Eux ont eu droit à un service presque normal et gratuit après une première soirée annulée. Les spectateurs de Rio Loco ont enfin pu faire la fête hier soir à Toulouse, Prairie des Filtres, entre deux annonces sur le conflit des intermittents. Des intermittents qui disent avoir tout tenté pour éviter le blocage (manifestation, occupation du siège du PS, de la direction régionale du travail, etc…) mais doivent aujourd’hui « se faire mal » comme ils le reconnaissent, autrement dit saborder leur propre travail.

Et celui qui écrit ce billet d’humeur sait de quoi ils parlent. Voilà trois semaines, il a eu droit, en raison d’une grève, à l’annulation au dernier moment d’une émission. Sans oublier les invités qui avaient fait des kilomètres pour y participer  voire posé un jour de congé. Et ce triste spectacle pourrait être joué encore plusieurs fois dans les studios télé ou dans les festivals cet été.

Loin de moi l’idée de critiquer les revendications ou la justification de ces conflits sociaux. Le droit de grève est sacré et respecté en France, surtout dans cette année du centième anniversaire de la mort de Jaurès. Ce droit a été gagné de haute lutte et c’est justement pour cela que nous, médias, le traitons avec autant d’acuité.

Cependant l’humeur française est plus sensible que jamais dans cette période où l’emploi bat de l’aile. Un emploi de plus en plus dur à conquérir voire à conserver. Un travail qui ne doit pas être négocié au rabais à l’heure où il est plus cher que jamais à chacun d’entre nous.

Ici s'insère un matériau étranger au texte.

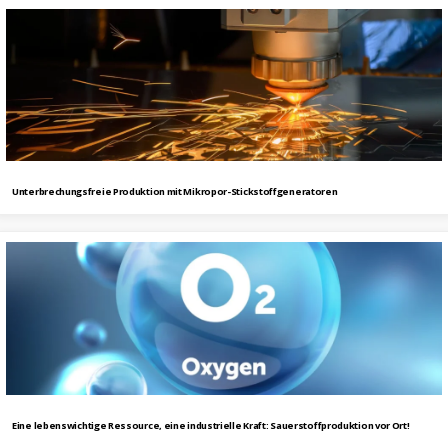
Unterbrechungsfreie Produktion mit Mikropor-Stickstoffgeneratoren
Eine lebenswichtige Ressource, eine industrielle Kraft: Sauerstoffproduktion vor Ort!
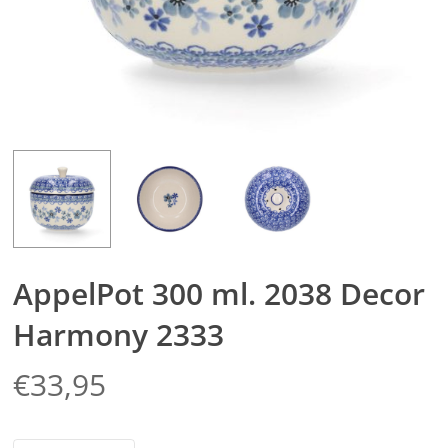
AppelPot 300 ml. 2038 Decor
Harmony 2333
€
33,95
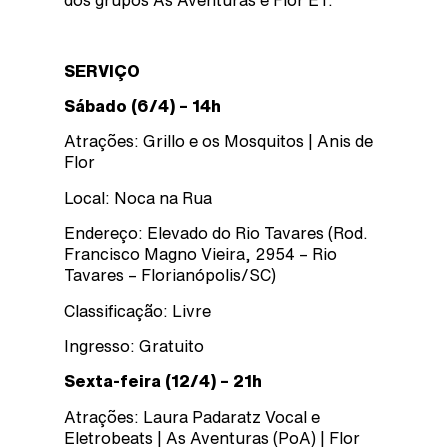
SERVIÇO
Sábado (6/4) – 14h
Atrações: Grillo e os Mosquitos | Anis de
Flor
Local: Noca na Rua
Endereço: Elevado do Rio Tavares (Rod.
Francisco Magno Vieira, 2954 – Rio
Tavares – Florianópolis/SC)
Classificação: Livre
Ingresso: Gratuito
Sexta-feira (12/4) – 21h
Atrações: Laura Padaratz Vocal e
Eletrobeats | As Aventuras (PoA) | Flor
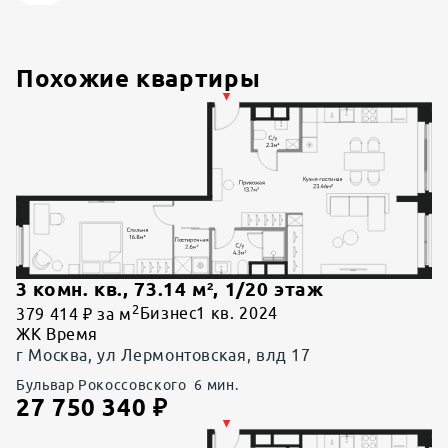
Похожие квартиры
3 комн. кв.
,
73.14
м²,
1
/
20
этаж
2
379 414 ₽ за м
Бизнес
1 кв. 2024
ЖК Время
г Москва, ул Лермонтовская, влд 17
Бульвар Рокоссовского
6
мин.
27 750 340
₽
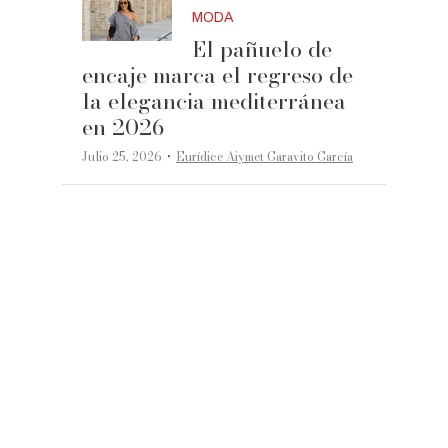
MODA
El pañuelo de
encaje marca el regreso de
la elegancia mediterránea
en 2026
·
Julio 25, 2026
Eurídice Aiymet Garavito García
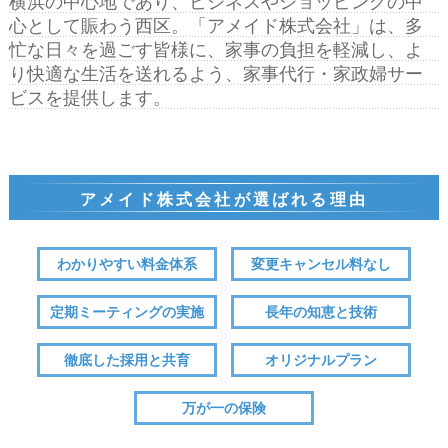
横浜の中心地であり、ビジネスやショッピングの中
心として賑わう西区。「アメイド株式会社」は、多
忙な日々を過ごす皆様に、家事の負担を軽減し、よ
り快適な生活を送れるよう、家事代行・家政婦サー
ビスを提供します。
アメイド株式会社が選ばれる理由
わかりやすい
料金体系
変更
キャンセル料なし
定期
ミーティングの実施
長年の知恵
と技術
徹底した
採用と共育
オリジナル
プラン
万が一の
保険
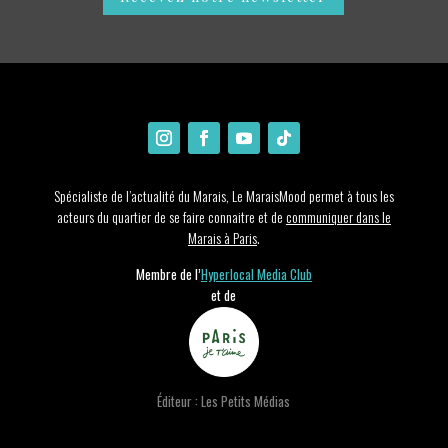
Spécialiste de l’actualité du Marais, Le MaraisMood permet à tous les
acteurs du quartier de se faire connaitre et de
communiquer dans le
Marais à Paris
.
Membre de l’
Hyperlocal Media Club
et de
Éditeur : Les Petits Médias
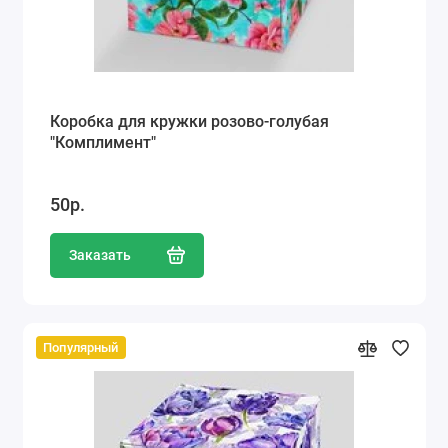
Коробка для кружки розово-голубая
"Комплимент"
50р.
Заказать
Популярный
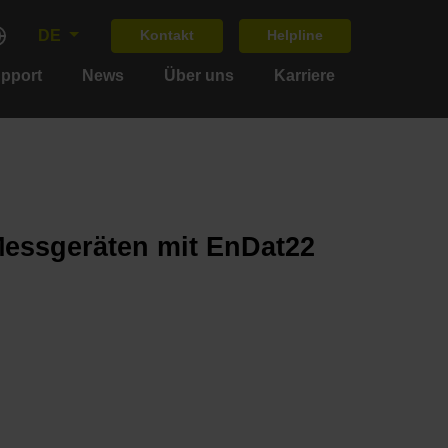
DE
Kontakt
Helpline
upport
News
Über uns
Karriere
Messgeräten mit EnDat22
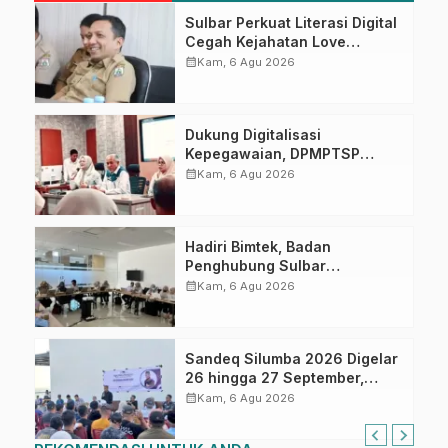
Sulbar Perkuat Literasi Digital
Cegah Kejahatan Love
Scamming
calendar_month
Kam, 6 Agu 2026
Dukung Digitalisasi
Kepegawaian, DPMPTSP
Sulbar Siap Terapkan Aplikasi
calendar_month
Kam, 6 Agu 2026
FLEKSI ASN
Hadiri Bimtek, Badan
Penghubung Sulbar
Tingkatkan Kompetensi ASN
calendar_month
Kam, 6 Agu 2026
dalam Pelaporan SPT Masa
PPN Gunakan Aplikasi Coretax
Sandeq Silumba 2026 Digelar
26 hingga 27 September,
Rangkaian HUT Sulbar
calendar_month
Kam, 6 Agu 2026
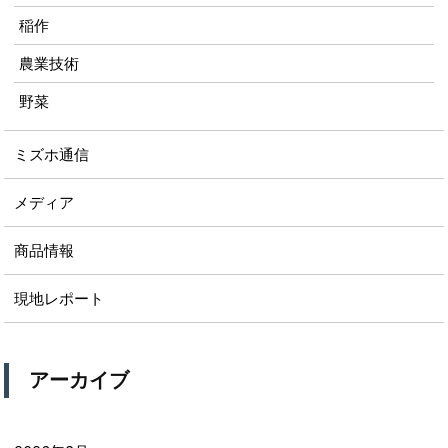
稲作
農業技術
野菜
ミズホ通信
メディア
商品情報
現地レポート
アーカイブ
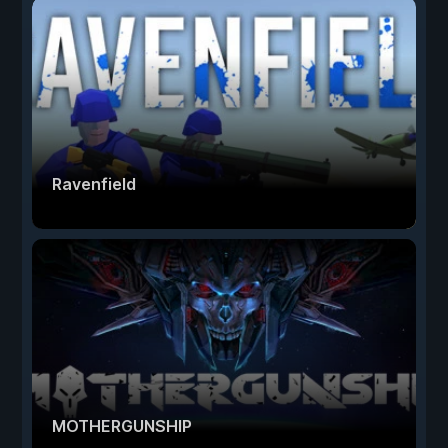
Ravenfield
MOTHERGUNSHIP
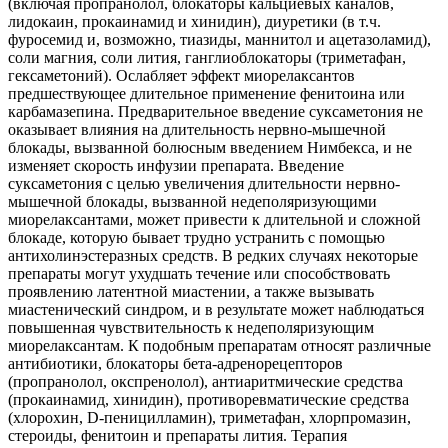
(включая пропранолол, блокаторы кальциевых каналов,
лидокаин, прокаинамид и хинидин), диуретики (в т.ч.
фуросемид и, возможно, тиазиды, маннитол и ацетазоламид),
соли магния, соли лития, ганглиоблокаторы (триметафан,
гексаметоний). Ослабляет эффект миорелаксантов
предшествующее длительное применение фенитоина или
карбамазепина. Предварительное введение суксаметония не
оказывает влияния на длительность нервно-мышечной
блокады, вызванной болюсным введением Нимбекса, и не
изменяет скорость инфузии препарата. Введение
суксаметония с целью увеличения длительности нервно-
мышечной блокады, вызванной недеполяризующими
миорелаксантами, может привести к длительной и сложной
блокаде, которую бывает трудно устранить с помощью
антихолинэстеразных средств. В редких случаях некоторые
препараты могут ухудшать течение или способствовать
проявлению латентной миастении, а также вызывать
миастенический синдром, и в результате может наблюдаться
повышенная чувствительность к недеполяризующим
миорелаксантам. К подобным препаратам относят различные
антибиотики, блокаторы бета-адренорецепторов
(пропранолол, окспренолол), антиаритмические средства
(прокаинамид, хинидин), противоревматические средства
(хлорохин, D-пеницилламин), триметафан, хлорпромазин,
стероиды, фенитоин и препараты лития. Терапия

En visite en Andorre ce matin, François Hollande s’est adressé aux cheminots : « Maintenant, la réforme doit être présentée au Parlement et elle doit être votée et à un moment, et le moment est arrivé, un mouvement doit s’arrêter, ça ne veut pas dire que le dialogue ne puisse pas continuer. »

Dialoguer plutôt que bloquer, au risque de peser moins dans les négociations ? C’est l’éternelle question qui trotte dans la tête des syndicats. « S’ils font grève, c’est qu’ils doivent avoir des raisons » répliquent souvent les passants interrogés. Politesse de façade ou réelle empathie ? Les mouvements longs ont souvent tendance à durcir les positions. A bon entendeur.